The end result of being so deeply reactive is that Zuckerberg ends up rather awkwardly at war with his own company. Currently, Meta’s new Trump-administration content free-for-all seems to be motivated by a sense of shame or sheepishness for how Meta responded to world events from March 2020 to January 7, 2021, the day Facebook banned Trump from its platforms for his role in inciting the rioters the day before. Despite speaking with clarity and conviction at the time, Zuckerberg seems to be letting the revisionist narratives of COVID and January 6 influence his thinking. As I wrote last year, “Decisions that seemed rational in 2020 and 2021 may seem irrational to him today—the product of a kind of pandemic anxiety.”
[Read: Mark Zuckerberg will never win]
I take Zuckerberg at his word that he feels the discourse has changed, especially when it’s consumed on platforms like X. That discourse is profoundly anti-institutional—less mainstream media, more Joe Rogan. (Rogan, of course, is now as mainstream as they come.) Zuckerberg may even be right that fact-checkers ultimately eroded trust among the skeptical more than they preserved the truth. But Meta is not an insurgent force—it’s a global behemoth with lobbyists and corporate interests. Zuckerberg is himself one of the world’s richest men. The sclerotic, slop-ridden wasteland of stale memes on its Facebook product, bloodless posts on Threads—a blatant clone of X—and hot people linking out to their OnlyFans profiles on Instagram are all products of a legacy institution that he presides over. That Zuckerberg should look out over his kingdom and see it as “out of touch” isn’t a criticism of “woke” Democrats or a regulation-crazy government: It’s a criticism of the way he himself capitulates.

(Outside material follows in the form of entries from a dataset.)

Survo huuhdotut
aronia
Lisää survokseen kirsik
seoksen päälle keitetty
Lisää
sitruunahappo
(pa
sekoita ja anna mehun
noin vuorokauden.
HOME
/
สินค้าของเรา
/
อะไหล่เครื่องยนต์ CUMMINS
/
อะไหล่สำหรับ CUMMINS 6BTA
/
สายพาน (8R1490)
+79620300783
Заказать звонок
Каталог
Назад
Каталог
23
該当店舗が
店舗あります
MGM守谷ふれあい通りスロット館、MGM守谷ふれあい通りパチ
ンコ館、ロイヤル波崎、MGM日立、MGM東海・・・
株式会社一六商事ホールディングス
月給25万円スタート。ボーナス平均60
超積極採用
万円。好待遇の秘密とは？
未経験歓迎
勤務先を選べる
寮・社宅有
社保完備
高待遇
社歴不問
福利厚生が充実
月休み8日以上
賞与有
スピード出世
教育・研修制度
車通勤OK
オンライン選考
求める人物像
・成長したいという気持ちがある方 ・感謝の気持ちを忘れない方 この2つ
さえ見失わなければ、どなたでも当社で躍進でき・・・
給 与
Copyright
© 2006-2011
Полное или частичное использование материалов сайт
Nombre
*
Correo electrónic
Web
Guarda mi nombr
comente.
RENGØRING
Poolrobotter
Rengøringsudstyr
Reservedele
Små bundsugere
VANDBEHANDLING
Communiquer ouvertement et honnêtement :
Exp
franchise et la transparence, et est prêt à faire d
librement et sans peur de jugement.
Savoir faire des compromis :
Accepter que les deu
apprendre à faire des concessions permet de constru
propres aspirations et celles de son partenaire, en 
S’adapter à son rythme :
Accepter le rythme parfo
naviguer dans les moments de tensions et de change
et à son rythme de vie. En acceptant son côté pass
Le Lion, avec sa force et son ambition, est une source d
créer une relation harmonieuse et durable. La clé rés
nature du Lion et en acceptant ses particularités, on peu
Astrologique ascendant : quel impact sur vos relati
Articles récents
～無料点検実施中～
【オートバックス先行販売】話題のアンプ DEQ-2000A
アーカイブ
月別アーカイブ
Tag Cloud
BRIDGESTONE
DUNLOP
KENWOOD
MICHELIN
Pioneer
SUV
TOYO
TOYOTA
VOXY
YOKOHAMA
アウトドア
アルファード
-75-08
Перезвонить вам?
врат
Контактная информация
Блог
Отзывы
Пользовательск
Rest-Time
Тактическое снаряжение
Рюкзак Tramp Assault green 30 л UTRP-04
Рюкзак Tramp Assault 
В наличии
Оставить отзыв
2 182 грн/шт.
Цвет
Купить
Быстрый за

Maybe this is Zuckerberg’s final pivot. Perhaps he’s wanted these changes all along and this moment will bring about a Muskian renaissance that is, at last, true to his own internal politics. But if one is searching for truisms to better understand Zuckerberg, I’m not sure there’s a more apt one than this quote, from a Facebook employee interviewed by BuzzFeed News in 2020. “He seems truly incapable of taking personal responsibility for decisions and actions at Facebook,” the employee said. The employee offered the quote in response to political violence in Kenosha, Wisconsin, during the George Floyd protests, a conflict that Facebook groups played a role in inflaming. But the quote speaks to something more fundamental about the CEO. For as long as he’s been running his company, Zuckerberg has been anxiously gazing in the rearview mirror, unaware or unwilling to recognize the Mark Zuckerberg–size blind spot over his shoulder.